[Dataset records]
• • • • •
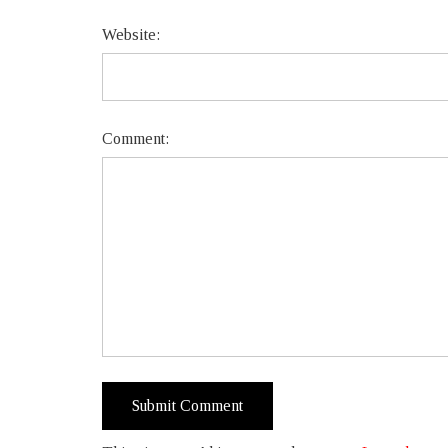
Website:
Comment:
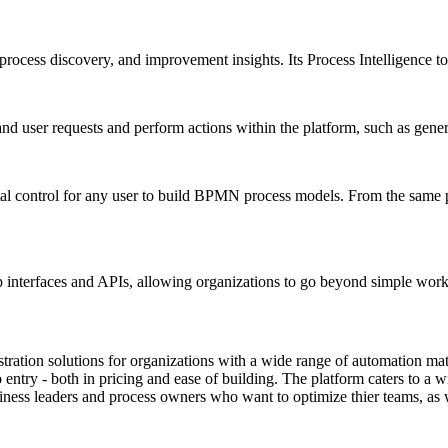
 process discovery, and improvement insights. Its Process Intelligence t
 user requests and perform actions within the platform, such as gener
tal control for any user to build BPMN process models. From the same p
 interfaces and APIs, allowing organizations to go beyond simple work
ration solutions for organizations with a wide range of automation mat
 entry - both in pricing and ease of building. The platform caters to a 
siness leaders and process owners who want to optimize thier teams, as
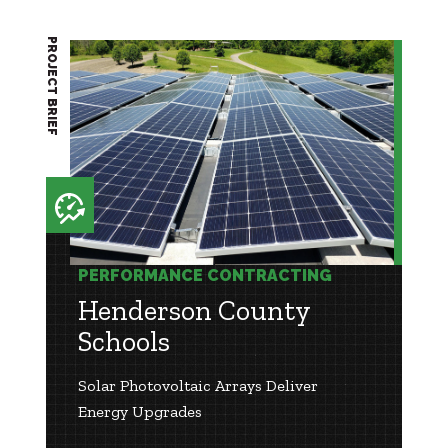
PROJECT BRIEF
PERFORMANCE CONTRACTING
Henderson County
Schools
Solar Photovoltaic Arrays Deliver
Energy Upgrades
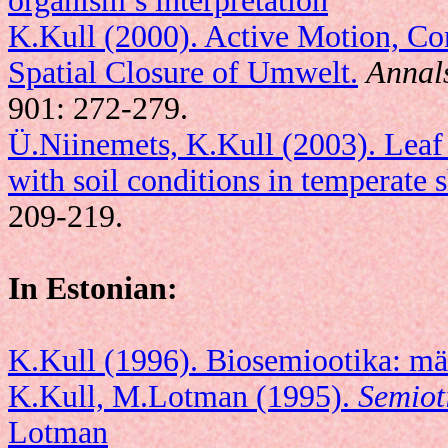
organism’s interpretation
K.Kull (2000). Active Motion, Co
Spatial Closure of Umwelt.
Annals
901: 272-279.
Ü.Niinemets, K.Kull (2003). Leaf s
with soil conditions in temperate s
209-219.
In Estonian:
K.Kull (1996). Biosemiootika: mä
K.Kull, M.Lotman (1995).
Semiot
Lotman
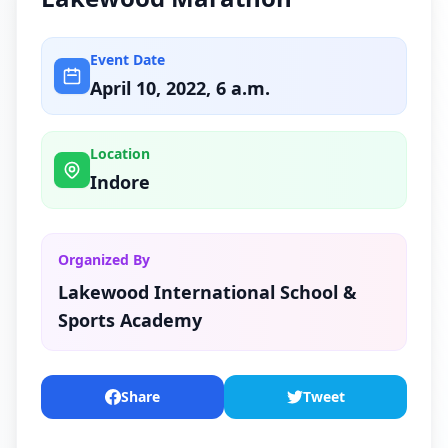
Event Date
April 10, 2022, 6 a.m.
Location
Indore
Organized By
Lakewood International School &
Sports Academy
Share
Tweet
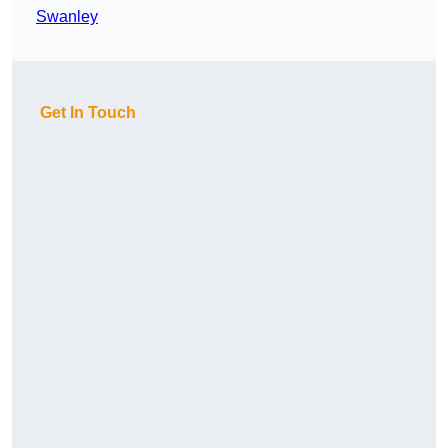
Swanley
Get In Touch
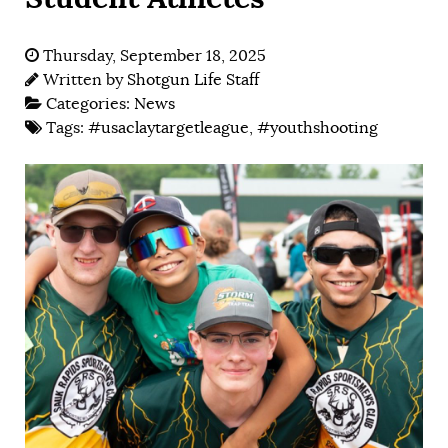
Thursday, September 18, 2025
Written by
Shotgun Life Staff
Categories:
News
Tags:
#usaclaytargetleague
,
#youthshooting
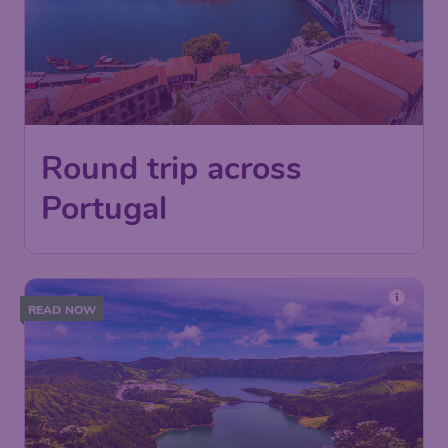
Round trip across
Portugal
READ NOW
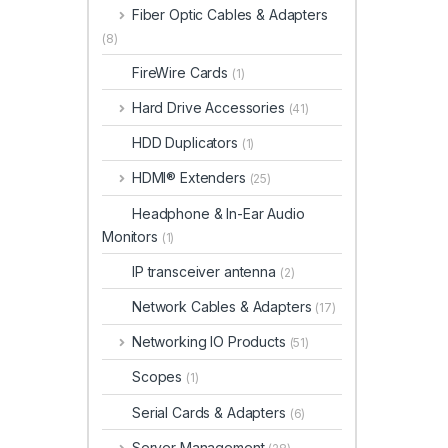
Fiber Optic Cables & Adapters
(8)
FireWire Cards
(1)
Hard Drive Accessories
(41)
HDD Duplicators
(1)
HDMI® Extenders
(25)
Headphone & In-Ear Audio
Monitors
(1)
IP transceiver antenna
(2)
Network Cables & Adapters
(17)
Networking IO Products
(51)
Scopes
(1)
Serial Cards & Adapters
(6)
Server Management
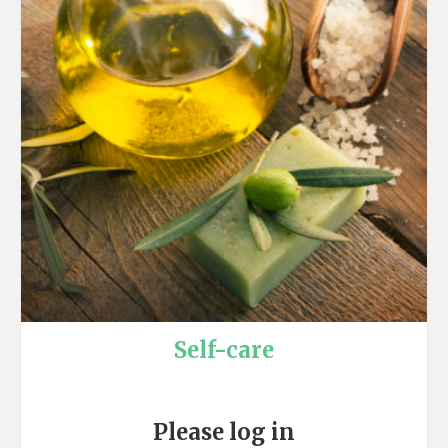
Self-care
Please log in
• • • • •
▸ **What you need to do**: Copy the lines of the records, beginning where the line containing "PERFORMANCE CONTRACTING" appears and continuing through the final line, exactly and with no pictures.

▸ **Task solution**:
PERFORMANCE CONTRACTING
Henderson County
Schools
Solar Photovoltaic Arrays Deliver
Energy Upgrades
organism’s interpretation
K.Kull (2000). Active Motion, Co
Spatial Closure of Umwelt.
Annals
901: 272-279.
Ü.Niinemets, K.Kull (2003). Leaf s
with soil conditions in temperate s
209-219.
In Estonian:
K.Kull (1996). Biosemiootika: mä
K.Kull, M.Lotman (1995).
Semiot
Lotman
Event Date
April 10, 2022, 6 a.m.
Location
Indore
Organized By
Lakewood International School &
Sports Academy
Share
Tweet
Swanley
Get In Touch
Thursday, September 18, 2025
Written by
Shotgun Life Staff
Categories:
News
Tags:
#usaclaytargetleague
,
#youthshooting
Round trip across
Portugal
READ NOW
Fiber Optic Cables & Adapters
(8)
FireWire Cards
(1)
Hard Drive Accessories
(41)
HDD Duplicators
(1)
HDMI® Extenders
(25)
Headphone & In-Ear Audio
Monitors
(1)
IP transceiver antenna
(2)
Network Cables & Adapters
(17)
Networking IO Products
(51)
Scopes
(1)
Serial Cards & Adapters
(6)
Server Management
Self-care
Please log in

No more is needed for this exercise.